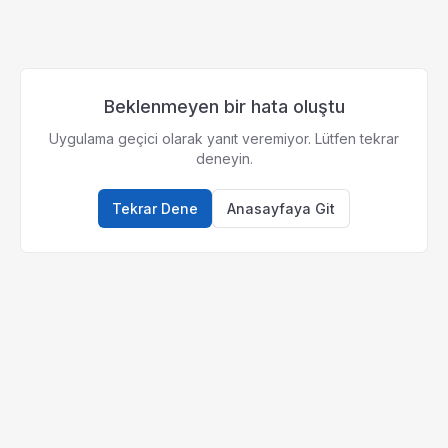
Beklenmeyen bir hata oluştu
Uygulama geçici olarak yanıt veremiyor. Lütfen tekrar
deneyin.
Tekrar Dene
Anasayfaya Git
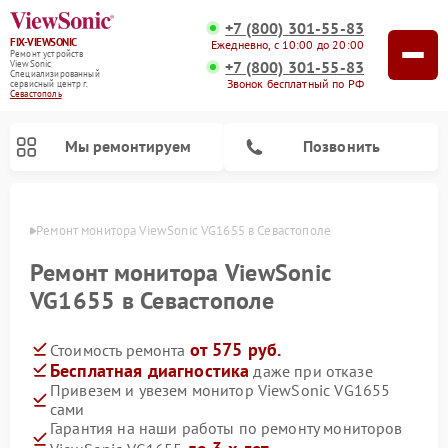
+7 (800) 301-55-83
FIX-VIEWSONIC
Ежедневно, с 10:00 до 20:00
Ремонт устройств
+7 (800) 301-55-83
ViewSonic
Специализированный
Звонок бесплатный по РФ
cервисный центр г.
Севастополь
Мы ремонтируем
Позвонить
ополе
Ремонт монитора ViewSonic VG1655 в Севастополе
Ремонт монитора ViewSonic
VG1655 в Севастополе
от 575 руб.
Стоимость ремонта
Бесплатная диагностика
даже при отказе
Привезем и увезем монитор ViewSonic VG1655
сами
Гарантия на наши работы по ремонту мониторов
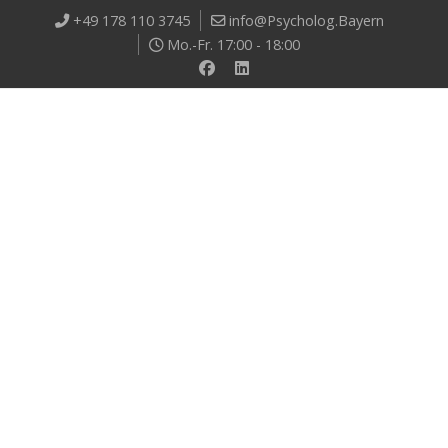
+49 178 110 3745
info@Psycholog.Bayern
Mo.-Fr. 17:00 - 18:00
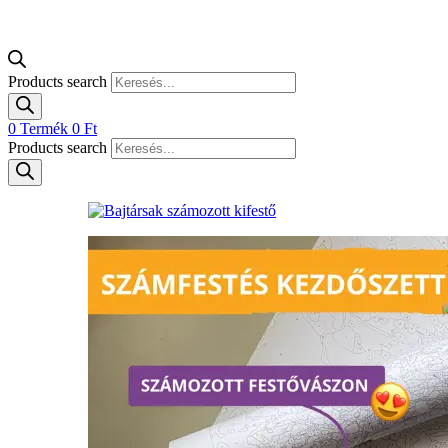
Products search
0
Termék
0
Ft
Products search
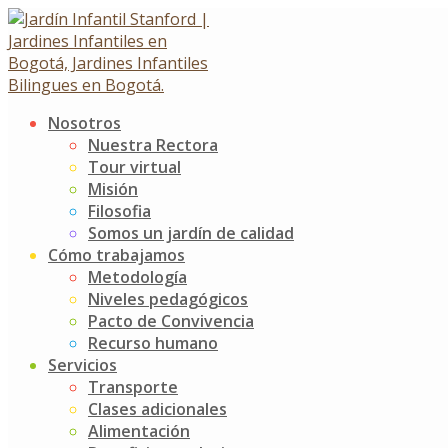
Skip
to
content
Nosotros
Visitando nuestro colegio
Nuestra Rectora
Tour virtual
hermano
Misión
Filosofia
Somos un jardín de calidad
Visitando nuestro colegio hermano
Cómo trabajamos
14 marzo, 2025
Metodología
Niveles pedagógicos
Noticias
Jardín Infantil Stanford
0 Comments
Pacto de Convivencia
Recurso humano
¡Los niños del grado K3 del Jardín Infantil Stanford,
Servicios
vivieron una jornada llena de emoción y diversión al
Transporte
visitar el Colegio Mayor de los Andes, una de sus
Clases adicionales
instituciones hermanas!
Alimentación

+ + + + + + +

• Task requirements: Drop the images and transcribe the entries above exactly.

• Response area:
Beklenmeyen bir hata oluştu
Uygulama geçici olarak yanıt veremiyor. Lütfen tekrar
deneyin.
Tekrar Dene
Anasayfaya Git
+7 (800) 301-55-83
FIX-VIEWSONIC
Ежедневно, с 10:00 до 20:00
Ремонт устройств
+7 (800) 301-55-83
ViewSonic
Специализированный
Звонок бесплатный по РФ
cервисный центр г.
Севастополь
Мы ремонтируем
Позвонить
ополе
Ремонт монитора ViewSonic VG1655 в Севастополе
Ремонт монитора ViewSonic
VG1655 в Севастополе
от 575 руб.
Стоимость ремонта
Бесплатная диагностика
даже при отказе
Привезем и увезем монитор ViewSonic VG1655
сами
Гарантия на наши работы по ремонту мониторов
+49 178 110 3745
info@Psycholog.Bayern
Mo.-Fr. 17:00 - 18:00
Products search
0
Termék
0
Ft
Products search
Skip
to
content
Nosotros
Visitando nuestro colegio
Nuestra Rectora
Tour virtual
hermano
Misión
Filosofia
Somos un jardín de calidad
Visitando nuestro colegio hermano
Cómo trabajamos
14 marzo, 2025
Metodología
Niveles pedagógicos
Noticias
Jardín Infantil Stanford
0 Comments
Pacto de Convivencia
Recurso humano
¡Los niños del grado K3 del Jardín Infantil Stanford,
Servicios
vivieron una jornada llena de emoción y diversión al
Transporte
visitar el Colegio Mayor de los Andes, una de sus
Clases adicionales
instituciones hermanas!
Alimentación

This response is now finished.